» Aim of the task
Retype the tail of the data exactly, starting at the line containing "Area Parkir Pabrik dan Gudang" and stopping at the last line.

» Data
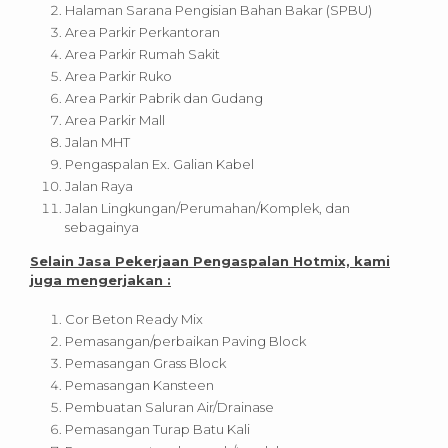
Halaman Sarana Pengisian Bahan Bakar (SPBU)
Area Parkir Perkantoran
Area Parkir Rumah Sakit
Area Parkir Ruko
Area Parkir Pabrik dan Gudang
Area Parkir Mall
Jalan MHT
Pengaspalan Ex. Galian Kabel
Jalan Raya
Jalan Lingkungan/Perumahan/Komplek, dan
sebagainya
Selain Jasa Pekerjaan Pengaspalan Hotmix, kami
juga mengerjakan :
Cor Beton Ready Mix
Pemasangan/perbaikan Paving Block
Pemasangan Grass Block
Pemasangan Kansteen
Pembuatan Saluran Air/Drainase
Pemasangan Turap Batu Kali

» Exercise solution
Area Parkir Pabrik dan Gudang
Area Parkir Mall
Jalan MHT
Pengaspalan Ex. Galian Kabel
Jalan Raya
Jalan Lingkungan/Perumahan/Komplek, dan
sebagainya
Selain Jasa Pekerjaan Pengaspalan Hotmix, kami
juga mengerjakan :
Cor Beton Ready Mix
Pemasangan/perbaikan Paving Block
Pemasangan Grass Block
Pemasangan Kansteen
Pembuatan Saluran Air/Drainase
Pemasangan Turap Batu Kali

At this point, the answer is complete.